■ **What the exercise asks**
Give back the records that follow exactly, images excluded.

■ **Exercise inputs**

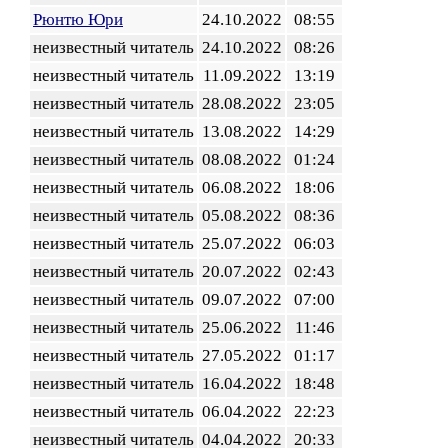
Рюнтю Юри
24.10.2022
08:55
неизвестный читатель
24.10.2022
08:26
неизвестный читатель
11.09.2022
13:19
неизвестный читатель
28.08.2022
23:05
неизвестный читатель
13.08.2022
14:29
неизвестный читатель
08.08.2022
01:24
неизвестный читатель
06.08.2022
18:06
неизвестный читатель
05.08.2022
08:36
неизвестный читатель
25.07.2022
06:03
неизвестный читатель
20.07.2022
02:43
неизвестный читатель
09.07.2022
07:00
неизвестный читатель
25.06.2022
11:46
неизвестный читатель
27.05.2022
01:17
неизвестный читатель
16.04.2022
18:48
неизвестный читатель
06.04.2022
22:23
неизвестный читатель
04.04.2022
20:33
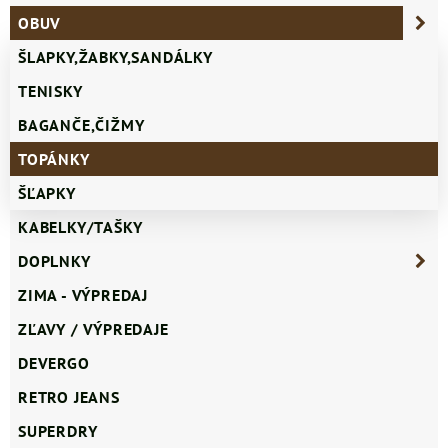
OBUV
ŠLAPKY,ŽABKY,SANDÁLKY
TENISKY
BAGANČE,ČIŽMY
TOPÁNKY
ŠĽAPKY
KABELKY/TAŠKY
DOPLNKY
ZIMA - VÝPREDAJ
ZĽAVY / VÝPREDAJE
DEVERGO
RETRO JEANS
SUPERDRY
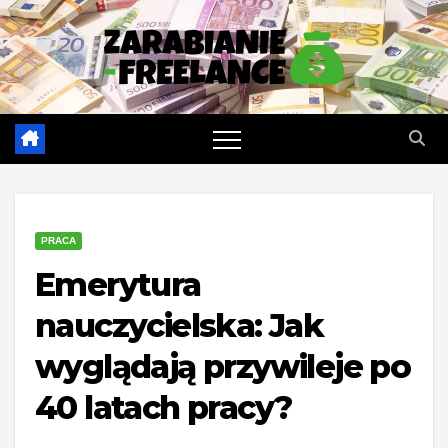
Skip
to
content
PRACA
Emerytura
nauczycielska: Jak
wyglądają przywileje po
40 latach pracy?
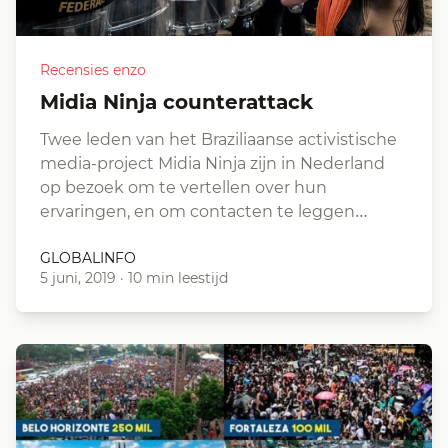
Recensies enzo
Midia Ninja counterattack
Twee leden van het Braziliaanse activistische
media-project Midia Ninja zijn in Nederland
op bezoek om te vertellen over hun
ervaringen, en om contacten te leggen…
GLOBALINFO
5 juni, 2019
·
10 min leestijd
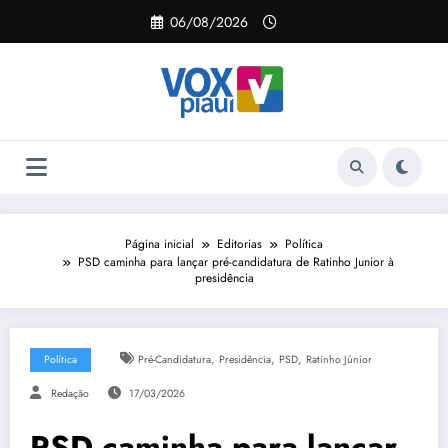
Pular
06/08/2026
para
o
conteúdo
Página inicial
Editorias
Política
PSD caminha para lançar pré-candidatura de Ratinho Junior à
presidência
,
,
,
Política
Pré-Candidatura
Presidência
PSD
Ratinho Júnior
Redação
17/03/2026
PSD caminha para lançar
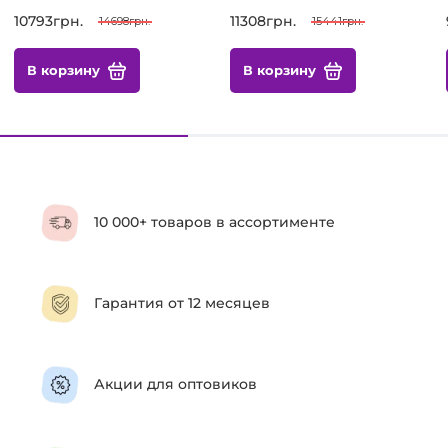
10793грн.
11308грн.
14698грн.
15441грн.
В корзину
В корзину
10 000+ товаров в ассортименте
Гарантия от 12 месяцев
Акции для оптовиков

■ **Output for this exercise**
Рюнтю Юри
24.10.2022
08:55
неизвестный читатель
24.10.2022
08:26
неизвестный читатель
11.09.2022
13:19
неизвестный читатель
28.08.2022
23:05
неизвестный читатель
13.08.2022
14:29
неизвестный читатель
08.08.2022
01:24
неизвестный читатель
06.08.2022
18:06
неизвестный читатель
05.08.2022
08:36
неизвестный читатель
25.07.2022
06:03
неизвестный читатель
20.07.2022
02:43
неизвестный читатель
09.07.2022
07:00
неизвестный читатель
25.06.2022
11:46
неизвестный читатель
27.05.2022
01:17
неизвестный читатель
16.04.2022
18:48
неизвестный читатель
06.04.2022
22:23
неизвестный читатель
04.04.2022
20:33
OBUV
ŠLAPKY,ŽABKY,SANDÁLKY
TENISKY
BAGANČE,ČIŽMY
TOPÁNKY
ŠĽAPKY
KABELKY/TAŠKY
DOPLNKY
ZIMA - VÝPREDAJ
ZĽAVY / VÝPREDAJE
DEVERGO
RETRO JEANS
SUPERDRY
Skip
to
content
PRACA
Emerytura
nauczycielska: Jak
wyglądają przywileje po
40 latach pracy?
Recensies enzo
Midia Ninja counterattack
Twee leden van het Braziliaanse activistische
media-project Midia Ninja zijn in Nederland
op bezoek om te vertellen over hun
ervaringen, en om contacten te leggen…
GLOBALINFO
5 juni, 2019
·
10 min leestijd
Pular
06/08/2026
para
o
conteúdo
Página inicial
Editorias
Política
PSD caminha para lançar pré-candidatura de Ratinho Junior à
presidência
,
,
,
Política
Pré-Candidatura
Presidência
PSD
Ratinho Júnior
Redação
17/03/2026
PSD caminha para lançar
10793грн.
11308грн.
14698грн.
15441грн.
В корзину
В корзину
10 000+ товаров в ассортименте
Гарантия от 12 месяцев
Акции для оптовиков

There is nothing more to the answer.